Investigating barriers and challenges to the integrated management of neglected tropical skin diseases in an endemic setting in Nigeria.
BACKGROUND: There is a dearth of experience in and evidence for cost-effective integrated community-based management of skin neglected tropical diseases (NTDs). The objective of this study was to assess the knowledge, attitude and care-seeking practices including self-care with a view to introducing appropriate community-based interventions for skin NTDs in an endemic setting in Southern Nigeria.
METHODS/PRINCIPAL FINDINGS: This exploratory study adopted a mixed-methods design consisting of cross-sectional surveys of community members and health workers using interviewer-administered questionnaires; and focus group discussions (FGDs) with community members, health care workers and patients with NTDs in Anambra State, Nigeria. The survey was completed by 353 community members (61.8% female) and 15 health care workers (100.0% female). A total of 52 individuals participated in six FGDs. Of the community members, 236 (66.9%) had heard or seen a case of leprosy; 324 (91.8%) and 131 (37.5%) had heard or seen a case of Buruli ulcer and lymphatic filariasis, respectively. Again, 213 (60.3%) of the respondents reported that the diseases were caused by witchcraft or curse. As regards prevention, 241 (68.3%) suggested avoiding handshake with affected persons. Up to 223 (63.2%) of respondents strongly agreed to the seriousness of skin NTDs in their community. Meanwhile, 272 (77.1%) of the respondents believed that the transmission of these skin NTDs can be prevented. Furthermore, 324 (91.7%) desired active community engagement for control of skin NTDs. Regarding community care seeking practices, 197 (55.8%) would first visit the health centre/hospital, followed by 91 (25.8%) traditional healer/herbalist and 35 (9.9%) pharmacy/patent medicine vendor if they develop a skin NTD. Overall, 332 (94.1%) of respondents expressed interest in being taught self-care practices for skin NTDs. Out of 15 healthcare workers, 13 (86.7%) were able to correctly diagnose two of these skin NTDs and 10 (66.7%) would encourage patients to practice self-care. Prominent themes in the FGDs were belief in witchcraft and herbal remedies; as well as the occurrence of physical, social and economic distress.

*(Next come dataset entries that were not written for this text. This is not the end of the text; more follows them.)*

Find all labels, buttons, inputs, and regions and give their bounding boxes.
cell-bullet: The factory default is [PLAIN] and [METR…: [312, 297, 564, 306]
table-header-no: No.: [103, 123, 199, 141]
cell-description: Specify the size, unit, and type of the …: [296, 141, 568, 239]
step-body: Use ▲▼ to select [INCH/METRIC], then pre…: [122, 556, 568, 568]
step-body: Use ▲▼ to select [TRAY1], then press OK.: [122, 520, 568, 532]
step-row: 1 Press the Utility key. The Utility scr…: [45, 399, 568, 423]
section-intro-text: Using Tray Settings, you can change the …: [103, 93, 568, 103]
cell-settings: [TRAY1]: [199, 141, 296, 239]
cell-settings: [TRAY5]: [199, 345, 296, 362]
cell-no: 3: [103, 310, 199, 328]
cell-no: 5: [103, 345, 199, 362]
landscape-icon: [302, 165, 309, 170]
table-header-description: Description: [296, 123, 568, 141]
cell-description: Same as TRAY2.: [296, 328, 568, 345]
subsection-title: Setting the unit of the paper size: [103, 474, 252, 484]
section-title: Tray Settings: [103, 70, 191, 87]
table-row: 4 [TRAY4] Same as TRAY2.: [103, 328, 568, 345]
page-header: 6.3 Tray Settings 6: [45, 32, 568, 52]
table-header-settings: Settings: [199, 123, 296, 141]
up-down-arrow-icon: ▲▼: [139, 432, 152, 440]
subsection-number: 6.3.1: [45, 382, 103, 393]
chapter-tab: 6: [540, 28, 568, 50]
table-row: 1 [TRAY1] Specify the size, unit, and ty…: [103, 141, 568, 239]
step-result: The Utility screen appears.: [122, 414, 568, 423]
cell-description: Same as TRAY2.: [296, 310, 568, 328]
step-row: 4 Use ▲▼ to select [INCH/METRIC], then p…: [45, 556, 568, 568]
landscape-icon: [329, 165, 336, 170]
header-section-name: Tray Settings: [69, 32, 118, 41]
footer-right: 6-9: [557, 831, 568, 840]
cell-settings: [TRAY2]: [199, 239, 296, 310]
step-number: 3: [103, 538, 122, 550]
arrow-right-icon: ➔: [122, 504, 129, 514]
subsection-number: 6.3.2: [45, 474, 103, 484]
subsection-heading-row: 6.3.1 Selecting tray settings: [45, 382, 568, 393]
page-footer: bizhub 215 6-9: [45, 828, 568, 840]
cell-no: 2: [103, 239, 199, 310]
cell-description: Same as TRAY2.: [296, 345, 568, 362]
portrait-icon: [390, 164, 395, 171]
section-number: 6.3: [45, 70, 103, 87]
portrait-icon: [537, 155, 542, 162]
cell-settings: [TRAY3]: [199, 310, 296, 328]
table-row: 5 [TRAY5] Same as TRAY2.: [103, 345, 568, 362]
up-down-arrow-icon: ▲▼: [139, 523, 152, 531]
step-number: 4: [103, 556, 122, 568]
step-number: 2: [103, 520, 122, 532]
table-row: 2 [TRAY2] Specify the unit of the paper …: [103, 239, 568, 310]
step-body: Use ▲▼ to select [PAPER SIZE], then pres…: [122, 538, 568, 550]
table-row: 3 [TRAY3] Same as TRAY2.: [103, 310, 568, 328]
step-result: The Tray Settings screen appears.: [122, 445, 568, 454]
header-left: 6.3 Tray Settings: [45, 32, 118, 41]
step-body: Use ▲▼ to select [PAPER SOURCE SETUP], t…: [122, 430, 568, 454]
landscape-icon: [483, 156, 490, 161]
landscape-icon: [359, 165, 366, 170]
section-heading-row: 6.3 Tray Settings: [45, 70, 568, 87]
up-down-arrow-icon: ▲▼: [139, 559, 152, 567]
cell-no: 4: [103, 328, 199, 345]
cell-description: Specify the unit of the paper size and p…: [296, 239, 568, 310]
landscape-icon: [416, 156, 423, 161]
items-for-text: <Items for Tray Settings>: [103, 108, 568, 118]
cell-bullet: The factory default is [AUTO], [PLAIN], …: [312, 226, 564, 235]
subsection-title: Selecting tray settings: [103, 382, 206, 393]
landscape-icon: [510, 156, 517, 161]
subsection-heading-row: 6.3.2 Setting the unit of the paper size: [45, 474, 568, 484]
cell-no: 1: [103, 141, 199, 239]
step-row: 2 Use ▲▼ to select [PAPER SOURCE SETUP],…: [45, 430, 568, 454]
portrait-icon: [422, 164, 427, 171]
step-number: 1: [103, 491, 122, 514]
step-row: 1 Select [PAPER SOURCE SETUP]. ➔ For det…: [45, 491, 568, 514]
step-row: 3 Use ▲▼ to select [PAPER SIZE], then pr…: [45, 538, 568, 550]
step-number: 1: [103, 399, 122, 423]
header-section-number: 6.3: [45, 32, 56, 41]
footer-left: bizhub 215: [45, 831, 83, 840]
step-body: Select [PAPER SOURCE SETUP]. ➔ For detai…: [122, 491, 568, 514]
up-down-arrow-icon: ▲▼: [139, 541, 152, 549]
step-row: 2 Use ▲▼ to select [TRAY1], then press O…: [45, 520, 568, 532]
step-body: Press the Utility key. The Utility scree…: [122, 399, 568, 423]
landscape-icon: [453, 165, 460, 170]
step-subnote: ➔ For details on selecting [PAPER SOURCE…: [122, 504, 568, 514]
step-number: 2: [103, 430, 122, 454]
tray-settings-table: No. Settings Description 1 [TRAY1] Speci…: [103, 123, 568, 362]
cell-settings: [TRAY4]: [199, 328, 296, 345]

CONCLUSIONS: Our study helped quantify the information gaps that need to be addressed in order to create demand for integrated skin NTDs services in an endemic setting in Nigeria. Individual, structural and socioeconomic challenges to access and delivery of services were identified. Community and health care workers' empowerment and engagement through outreach and regular training, respectively may alleviate these challenges.